Individual Economics in the Age of COVID-19

Peter Coy talks about this in today’s newsletter, and says some sensible things:

Given that, what should we make of the following claim? “Close to two-thirds of the U.S. population — about 157 million adults — currently live paycheck to paycheck, making it the main financial lifestyle in the United States.” That’s from a June report by the lending marketplace LendingClub in cooperation with PYMNTS.com, a payments data company. One-third of people earning $250,000 a year or more are living paycheck to paycheck, says the study, which was based on a survey and government data.

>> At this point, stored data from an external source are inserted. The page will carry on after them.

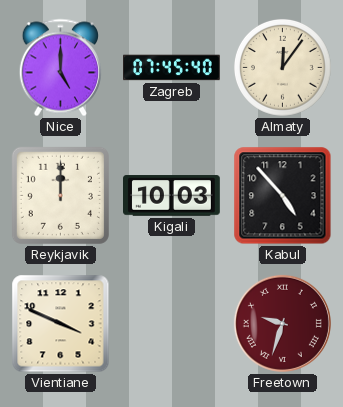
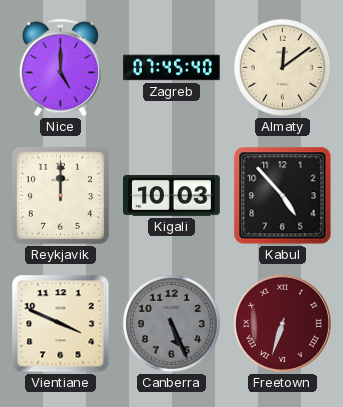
Almaty: 12:06 -> 12:09
Canberra: none -> 5:26
Freetown: 9:33 -> 6:33
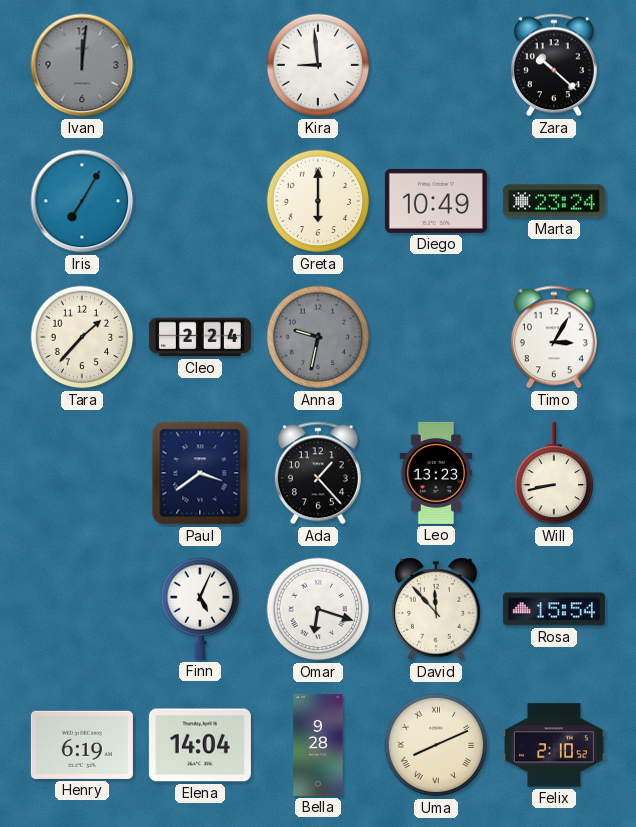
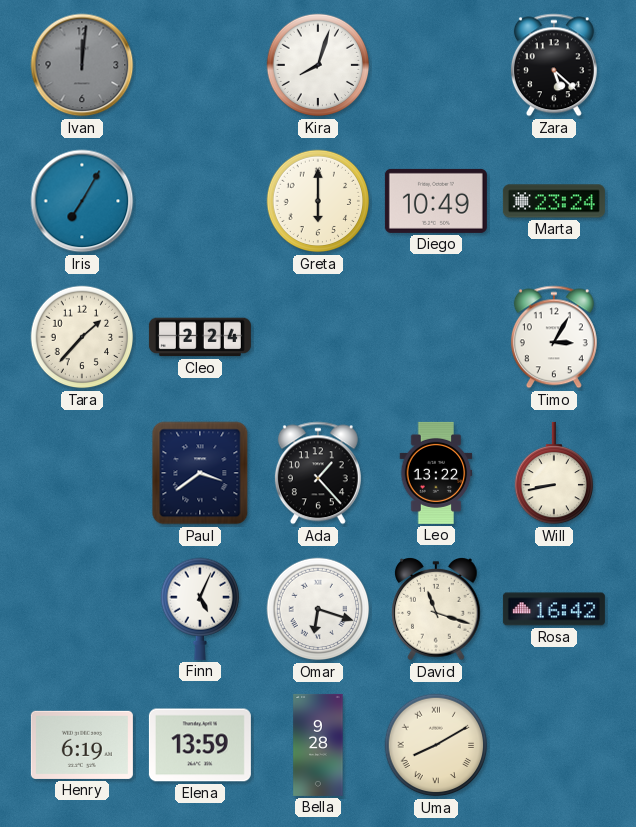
Kira: 8:59 -> 8:03
Zara: 10:22 -> 5:22
Anna: 9:32 -> none
Leo: 13:23 -> 13:22
David: 11:53 -> 11:18
Rosa: 15:54 -> 16:42
Elena: 14:04 -> 13:59
Uma: 8:11 -> 8:10
Felix: 2:10 -> none
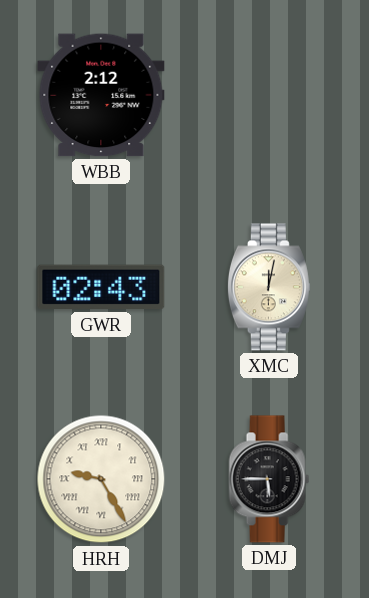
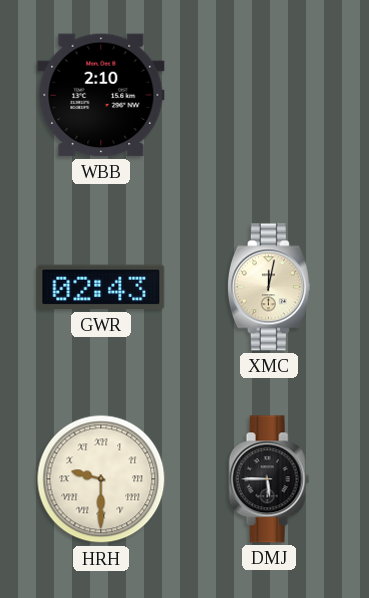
WBB: 2:12 -> 2:10
HRH: 9:25 -> 9:30
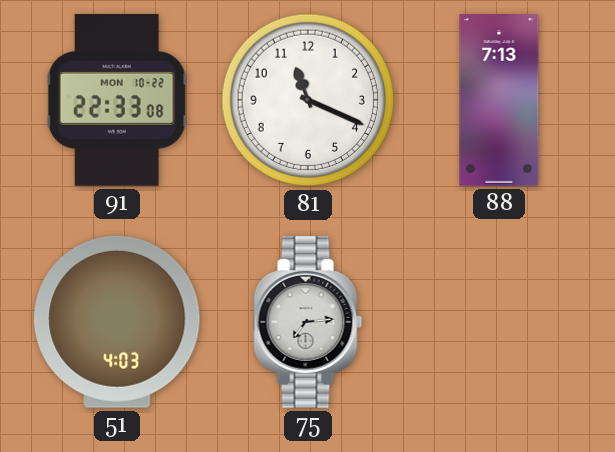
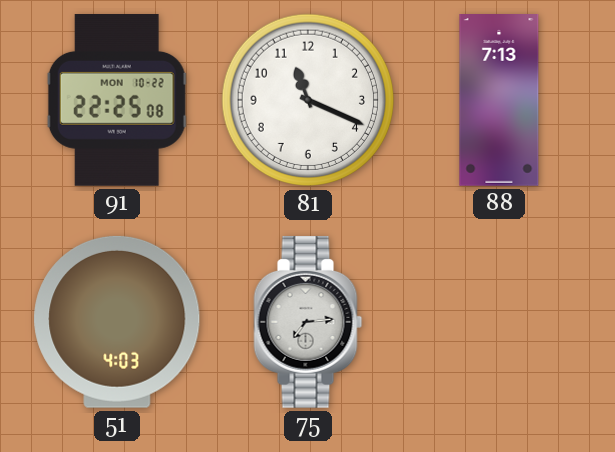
91: 22:33 -> 22:25
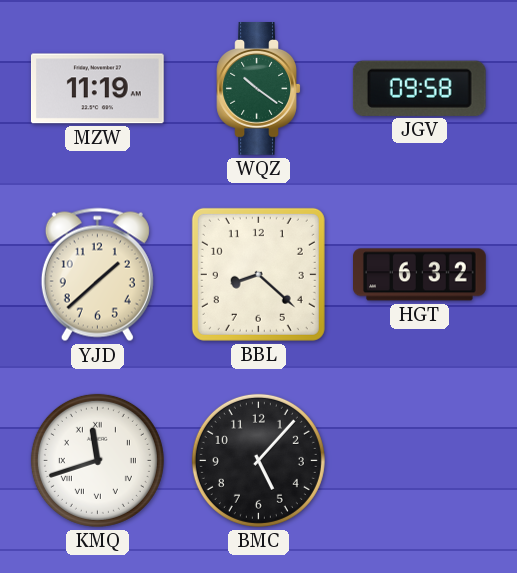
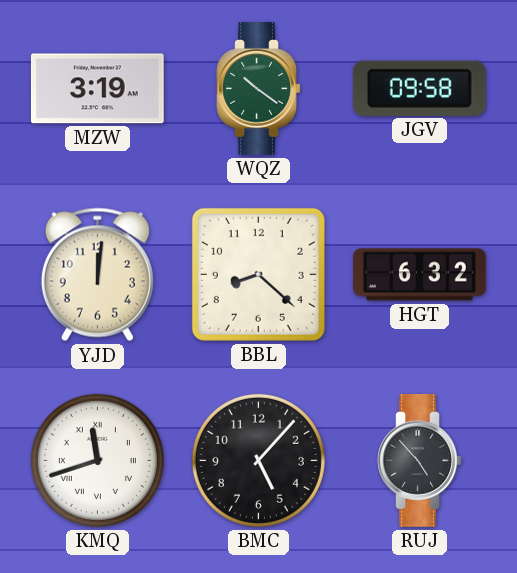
MZW: 11:19 -> 3:19
YJD: 1:38 -> 12:01
RUJ: none -> 4:53
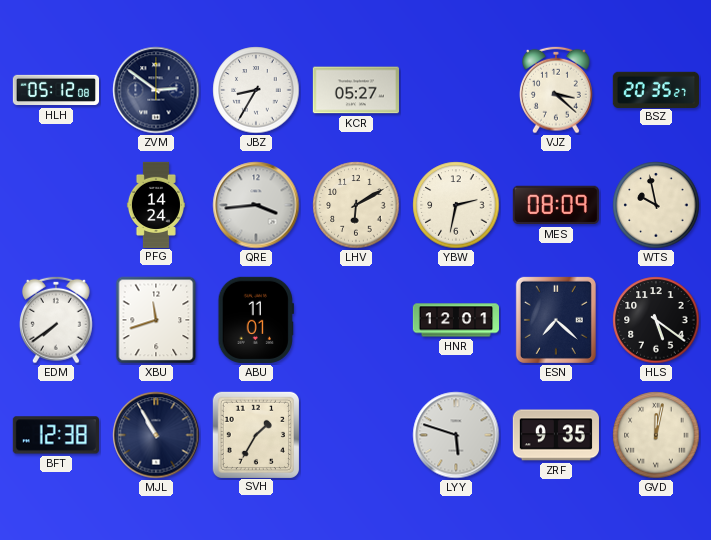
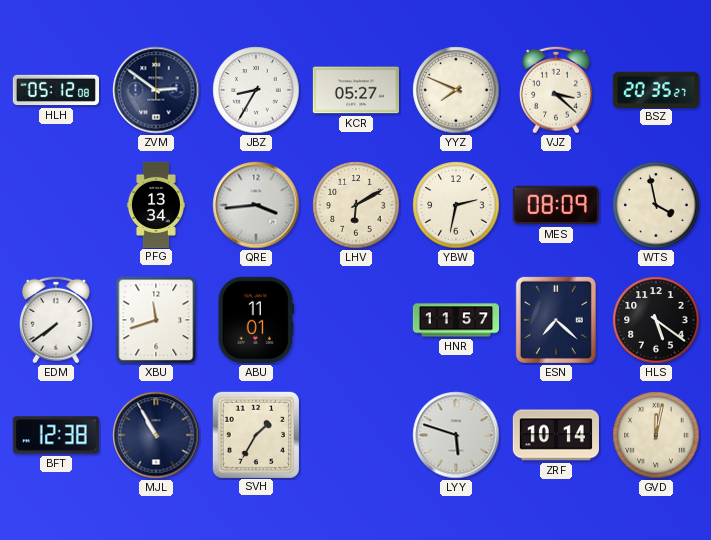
YYZ: none -> 7:49
PFG: 14:24 -> 13:34
WTS: 9:58 -> 3:58
HNR: 12:01 -> 11:57
ZRF: 9:35 -> 10:14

What the LendingClub report says to me is that we don’t have a good agreed-upon definition for what living paycheck to paycheck really means. If the definition of it encompasses almost two-thirds of Americans, I’d say, just looking around, that it’s too broad.

Here, he describes my mindset:

For example, let’s say you have a high income but you sock away money every month in a 401(k) plan for your retirement and a 529 plan for your kids’ education. You spend money on vacations, clothes, restaurants, home renovations. These expenses on average eat up all of your monthly pay. By one definition you’re living paycheck to paycheck, but you could pare back these expenses if you needed to.

and then immediately says my mindset is dumb (which I admit it is):

It seems to me that “paycheck to paycheck” should be reserved for people whose monthly nut — unavoidable expenses like rent or mortgage, utilities, gasoline and food — consumes everything they bring home. One big emergency expense such as a transmission repair or hospital bill can break them.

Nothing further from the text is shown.